2024年6月18日火曜日

正岡子規スケッチ帖

6.15 野球観戦、燕組対猛牛組、京セラドーム。猛牛は主力選手が負傷して欠場なのに、燕惨敗(93)。得点時の東京音頭と傘振りも湿る。球場内冷房効きすぎて寒い。楽しみのビールはやめておく。

6.16 「朝日歌壇」より。

〈図書館にモグラ退治の本選(よ)れば「動物は友」のコーナーにあり (市原市)笠原英子〉

6.17 村田耕平さんのご遺族が、コーべブックス創業頃の写真を発見、と送ってくださった。感謝。かつて三宮ブックスの事務所で村田さんから1枚1枚説明してもらったもの。店頭の賑わい、平台・棚の本、出版社の宣伝看板、若き日の村田さんの姿も見られる。第一期生社員さんが写っているが、今となってはその名を知る人もいない。1965(昭和40)年当時、同店はさんちかタウン南端の東側ゾーン(現在革製品店や携帯電話ショップが並ぶ場所)にあった。


 『正岡子規スケッチ帖』 復本一郎編 岩波文庫 840円+税



 明治351902)年7月から9月、正岡子規最晩年。死の床で描いた画帖『菓物帖』『草花帖』『玩具帖』をまとめる。オールカラー。カバーの絵はバナナ。一房の一本一本の色を描き分けている。

『菓物帖』710日は巴旦杏(スモモの一品種)。

〈昨日来モルヒネノ利キスギタル気味ニテ昼夜昏々夢ノ如ク幻ノ如シ 食欲少シモ無シ 今朝睡起漸ク回復ス 午餐ヲ了ツテ巴旦杏ヲ喫ス 快言フベカラズ〉

『草花帖』81日冒頭に書く。

〈病子規/泣イテ言フ//写生ハ総テ枕二頭ツケタママヤル者ト思へ/写生ハ多クモルヒネヲ飲ミテ後ヤル者ト思ヘ〉

 子規はあまりの痛みにモルヒネを常用せざるを得なかった。
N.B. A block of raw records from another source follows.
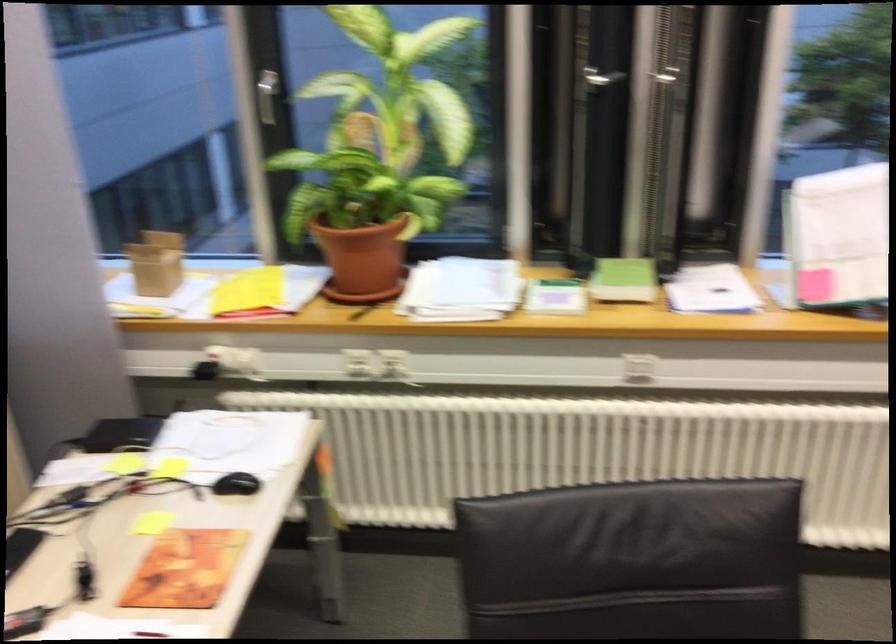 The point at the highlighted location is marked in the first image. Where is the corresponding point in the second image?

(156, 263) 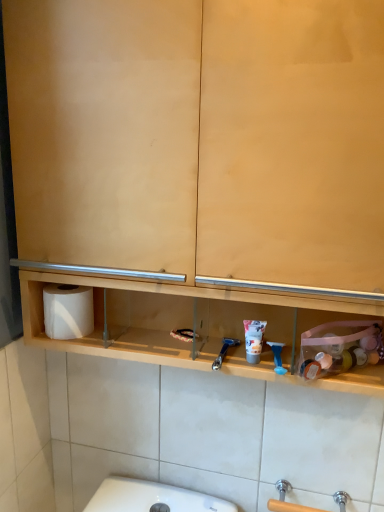 Question: Is blue plastic razor at center, which is the 2th shower in right-to-left order, facing towards white matte toilet paper at left?

Choices:
 (A) no
 (B) yes

Answer: (A)

Question: Is blue plastic razor at center, the first shower viewed from the left, touching white matte toilet paper at left?

Choices:
 (A) yes
 (B) no

Answer: (B)

Question: Considering the relative sizes of blue plastic razor at center, which is the 2th shower in right-to-left order, and white matte toilet paper at left in the image provided, is blue plastic razor at center, which is the 2th shower in right-to-left order, shorter than white matte toilet paper at left?

Choices:
 (A) yes
 (B) no

Answer: (A)

Question: Is blue plastic razor at center, the first shower viewed from the left, positioned behind white matte toilet paper at left?

Choices:
 (A) yes
 (B) no

Answer: (B)

Question: Can you confirm if blue plastic razor at center, the first shower viewed from the left, is smaller than white matte toilet paper at left?

Choices:
 (A) no
 (B) yes

Answer: (B)

Question: Would you say blue plastic razor at center, the first shower viewed from the left, is inside or outside blue plastic razor at center, marked as the first shower in a right-to-left arrangement?

Choices:
 (A) outside
 (B) inside

Answer: (A)

Question: From a real-world perspective, relative to blue plastic razor at center, marked as the first shower in a right-to-left arrangement, is blue plastic razor at center, which is the 2th shower in right-to-left order, vertically above or below?

Choices:
 (A) above
 (B) below

Answer: (B)

Question: Considering the positions of blue plastic razor at center, the first shower viewed from the left, and blue plastic razor at center, arranged as the 2th shower when viewed from the left, in the image, is blue plastic razor at center, the first shower viewed from the left, bigger or smaller than blue plastic razor at center, arranged as the 2th shower when viewed from the left,?

Choices:
 (A) small
 (B) big

Answer: (A)

Question: Based on their positions, is blue plastic razor at center, the first shower viewed from the left, located to the left or right of blue plastic razor at center, arranged as the 2th shower when viewed from the left?

Choices:
 (A) right
 (B) left

Answer: (B)

Question: In terms of height, does blue plastic razor at center, marked as the first shower in a right-to-left arrangement, look taller or shorter compared to matte plastic shaving cream at center?

Choices:
 (A) short
 (B) tall

Answer: (A)

Question: Is blue plastic razor at center, marked as the first shower in a right-to-left arrangement, in front of or behind matte plastic shaving cream at center in the image?

Choices:
 (A) behind
 (B) front

Answer: (B)

Question: Is blue plastic razor at center, marked as the first shower in a right-to-left arrangement, bigger or smaller than matte plastic shaving cream at center?

Choices:
 (A) small
 (B) big

Answer: (A)

Question: Is blue plastic razor at center, marked as the first shower in a right-to-left arrangement, spatially inside matte plastic shaving cream at center, or outside of it?

Choices:
 (A) outside
 (B) inside

Answer: (A)

Question: Choose the correct answer: Is blue plastic razor at center, arranged as the 2th shower when viewed from the left, inside blue plastic razor at center, which is the 2th shower in right-to-left order, or outside it?

Choices:
 (A) outside
 (B) inside

Answer: (A)

Question: Based on their sizes in the image, would you say blue plastic razor at center, arranged as the 2th shower when viewed from the left, is bigger or smaller than blue plastic razor at center, the first shower viewed from the left?

Choices:
 (A) small
 (B) big

Answer: (B) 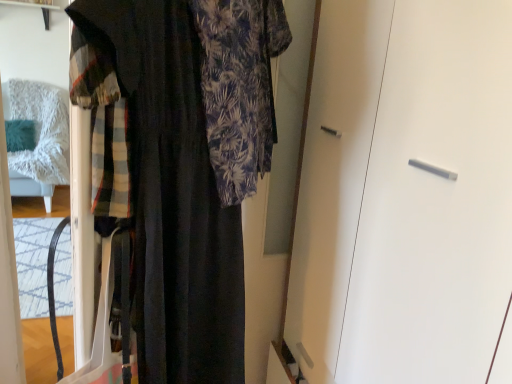 What do you see at coordinates (184, 163) in the screenshot? I see `dark blue textured dress at left` at bounding box center [184, 163].

Locate an element on the screen. This screenshot has height=384, width=512. dark blue textured dress at left is located at coordinates (184, 163).

What do you see at coordinates (435, 201) in the screenshot? I see `white matte cabinet at center` at bounding box center [435, 201].

Locate an element on the screen. The image size is (512, 384). white matte cabinet at center is located at coordinates (435, 201).

Find the location of a particular element. dark blue textured dress at left is located at coordinates (184, 163).

Between dark blue textured dress at left and white matte cabinet at center, which one appears on the left side from the viewer's perspective?

dark blue textured dress at left is more to the left.

Which object is more forward, dark blue textured dress at left or white matte cabinet at center?

dark blue textured dress at left is in front.

Between point (199, 121) and point (385, 106), which one is positioned in front?

The point (385, 106) is in front.

Based on the photo, from the image's perspective, between dark blue textured dress at left and white matte cabinet at center, which one is located above?

From the image's view, dark blue textured dress at left is above.

From a real-world perspective, which is physically above, dark blue textured dress at left or white matte cabinet at center?

dark blue textured dress at left.

Between dark blue textured dress at left and white matte cabinet at center, which one has larger width?

Wider between the two is white matte cabinet at center.

Does dark blue textured dress at left have a lesser height compared to white matte cabinet at center?

Correct, dark blue textured dress at left is not as tall as white matte cabinet at center.

Does dark blue textured dress at left have a larger size compared to white matte cabinet at center?

No.

Is dark blue textured dress at left spatially inside white matte cabinet at center, or outside of it?

dark blue textured dress at left is located beyond the bounds of white matte cabinet at center.

Is dark blue textured dress at left far from white matte cabinet at center?

No, there isn't a large distance between dark blue textured dress at left and white matte cabinet at center.

Is dark blue textured dress at left oriented towards white matte cabinet at center?

Yes, dark blue textured dress at left is turned towards white matte cabinet at center.

What's the angular difference between dark blue textured dress at left and white matte cabinet at center's facing directions?

dark blue textured dress at left and white matte cabinet at center are facing 142 degrees away from each other.

How distant is dark blue textured dress at left from white matte cabinet at center?

dark blue textured dress at left and white matte cabinet at center are 17.93 inches apart from each other.

At what (x,y) coordinates should I click in order to perform the action: click on fancy dress lying on the left of white matte cabinet at center. Please return your answer as a coordinate pair (x, y). Image resolution: width=512 pixels, height=384 pixels. Looking at the image, I should click on (184, 163).

Is white matte cabinet at center to the left or to the right of dark blue textured dress at left in the image?

From the image, it's evident that white matte cabinet at center is to the right of dark blue textured dress at left.

Which object is closer to the camera, white matte cabinet at center or dark blue textured dress at left?

dark blue textured dress at left is in front.

Is point (447, 231) positioned behind point (131, 208)?

No, it is in front of (131, 208).

From the image's perspective, is white matte cabinet at center beneath dark blue textured dress at left?

Yes.

From a real-world perspective, which is physically above, white matte cabinet at center or dark blue textured dress at left?

In real-world perspective, dark blue textured dress at left is above.

Which of these two, white matte cabinet at center or dark blue textured dress at left, is wider?

Wider between the two is white matte cabinet at center.

Between white matte cabinet at center and dark blue textured dress at left, which one has more height?

With more height is white matte cabinet at center.

Is white matte cabinet at center smaller than dark blue textured dress at left?

Actually, white matte cabinet at center might be larger than dark blue textured dress at left.

Is white matte cabinet at center located outside dark blue textured dress at left?

Indeed, white matte cabinet at center is completely outside dark blue textured dress at left.

Is white matte cabinet at center far away from dark blue textured dress at left?

Actually, white matte cabinet at center and dark blue textured dress at left are a little close together.

Is white matte cabinet at center facing away from dark blue textured dress at left?

Yes, white matte cabinet at center is positioned with its back facing dark blue textured dress at left.

How many degrees apart are the facing directions of white matte cabinet at center and dark blue textured dress at left?

The facing directions of white matte cabinet at center and dark blue textured dress at left are 142 degrees apart.

The image size is (512, 384). Find the location of `screen door that appears on the right of dark blue textured dress at left`. screen door that appears on the right of dark blue textured dress at left is located at coordinates pyautogui.click(x=435, y=201).

This screenshot has width=512, height=384. What are the coordinates of `fancy dress on the left of white matte cabinet at center` in the screenshot? It's located at (184, 163).

This screenshot has height=384, width=512. I want to click on screen door on the right side of dark blue textured dress at left, so click(435, 201).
新聞「日本」連載「病牀六尺」にも、「苦痛、煩悶、号泣、痲痺剤、わづかに一条の活路を死路の内に求めて少しの安楽を貪る果敢なさ」、「このごろはモルヒネを飲んでから写生をやるのがなによりの楽みとなつて居る」など語る。

見舞いの友たちと歓談し、食欲もあるが、家族の介護について癇癪を起こす。

 死が迫るなか、執筆、短歌・俳句、描画は楽しみであると同時に生きる力だった。癇癪も。